- Born: June 9, 1976 (age 50)
- Education: Princeton University Stanford University
- Scientific career
- Fields: Cardiovascular biomechanics
- Doctoral advisor: Parviz Moin
- Website: https://cbcl.stanford.edu/ https://simvascular.github.io/

= Alison Marsden =

Bioengineer

Alison Lesley Marsden is an American pediatric cardiologist and bioengineer. She is the Douglass M. and Nola Leishman Professor of cardiovascular disease in the departments of Pediatrics (Cardiology), Bioengineering, and, by courtesy, Mechanical Engineering at Stanford University. She is the daughter of Canadian-American mathematician Jerrold E. Marsden.

==Research==
Marsden's research concerns the biomechanics of the cardiovascular system. It has included the development of accurate computer simulations of the Berlin Heart, an implantable artificial heart, with the aim of improving its design.

==Education and career==
Marsden earned a bachelor's degree in mechanical engineering in 1998 from Princeton University. She did her graduate studies in mechanical engineering at Stanford University, earning a master's degree in 2000 and completing her Ph.D. in 2005.
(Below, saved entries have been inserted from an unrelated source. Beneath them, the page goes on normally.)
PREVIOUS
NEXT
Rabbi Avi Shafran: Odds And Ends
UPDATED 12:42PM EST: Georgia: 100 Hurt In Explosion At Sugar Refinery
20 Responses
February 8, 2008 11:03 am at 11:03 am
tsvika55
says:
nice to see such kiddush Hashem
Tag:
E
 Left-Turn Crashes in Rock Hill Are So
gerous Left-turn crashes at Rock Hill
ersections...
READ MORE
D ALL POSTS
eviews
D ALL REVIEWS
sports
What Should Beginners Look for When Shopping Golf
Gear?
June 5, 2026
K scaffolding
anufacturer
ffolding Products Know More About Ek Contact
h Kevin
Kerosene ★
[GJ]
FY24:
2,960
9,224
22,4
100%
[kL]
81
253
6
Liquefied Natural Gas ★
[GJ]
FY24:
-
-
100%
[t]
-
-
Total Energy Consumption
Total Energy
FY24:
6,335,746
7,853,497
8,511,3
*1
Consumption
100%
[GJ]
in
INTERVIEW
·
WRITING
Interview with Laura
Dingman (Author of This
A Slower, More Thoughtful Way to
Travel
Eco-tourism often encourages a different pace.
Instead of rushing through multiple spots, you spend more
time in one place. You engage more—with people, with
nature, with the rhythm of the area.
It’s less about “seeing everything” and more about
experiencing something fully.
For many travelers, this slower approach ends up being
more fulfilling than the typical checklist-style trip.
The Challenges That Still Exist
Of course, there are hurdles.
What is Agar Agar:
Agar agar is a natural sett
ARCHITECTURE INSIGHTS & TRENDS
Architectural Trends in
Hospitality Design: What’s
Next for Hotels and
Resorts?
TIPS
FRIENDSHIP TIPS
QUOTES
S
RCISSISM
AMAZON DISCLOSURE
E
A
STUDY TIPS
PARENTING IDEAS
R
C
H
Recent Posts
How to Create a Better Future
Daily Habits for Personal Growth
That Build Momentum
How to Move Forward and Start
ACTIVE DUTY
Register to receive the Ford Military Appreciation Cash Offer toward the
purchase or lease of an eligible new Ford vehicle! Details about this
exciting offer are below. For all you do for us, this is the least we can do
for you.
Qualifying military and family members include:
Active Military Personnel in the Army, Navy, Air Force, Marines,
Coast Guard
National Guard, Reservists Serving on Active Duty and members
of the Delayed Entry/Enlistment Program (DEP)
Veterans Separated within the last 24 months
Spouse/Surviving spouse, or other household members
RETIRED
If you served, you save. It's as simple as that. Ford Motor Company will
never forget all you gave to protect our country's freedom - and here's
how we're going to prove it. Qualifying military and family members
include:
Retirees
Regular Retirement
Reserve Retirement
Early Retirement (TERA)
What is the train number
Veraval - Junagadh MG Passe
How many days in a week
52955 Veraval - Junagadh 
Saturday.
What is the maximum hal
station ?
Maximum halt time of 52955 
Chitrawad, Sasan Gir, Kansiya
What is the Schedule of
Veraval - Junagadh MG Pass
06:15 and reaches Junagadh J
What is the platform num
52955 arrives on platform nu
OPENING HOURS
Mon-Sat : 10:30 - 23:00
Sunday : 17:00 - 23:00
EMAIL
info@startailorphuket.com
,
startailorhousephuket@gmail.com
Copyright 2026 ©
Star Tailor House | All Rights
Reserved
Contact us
After postdoctoral research in pediatric cardiology and bioengineering at Stanford, she taught at the University of California, San Diego from 2007 until 2015, when she returned to Stanford as a faculty member.

==Recognition==
In 2018 Marsden became a fellow of the Society for Industrial and Applied Mathematics. She also became a fellow of the American Institute for Medical and Biological Engineering, "for fundamental contributions to cardiovascular simulation methodology, clinical translation of novel surgical designs, leadership in open-source software and gender diversity". In 2020 she was named a fellow of the American Physical Society "for the development of numerical methods for cardiovascular blood flow simulation and their application to cardiovascular surgery and congenital heart disease". She was elected a Fellow of the American Society of Mechanical Engineers in 2024.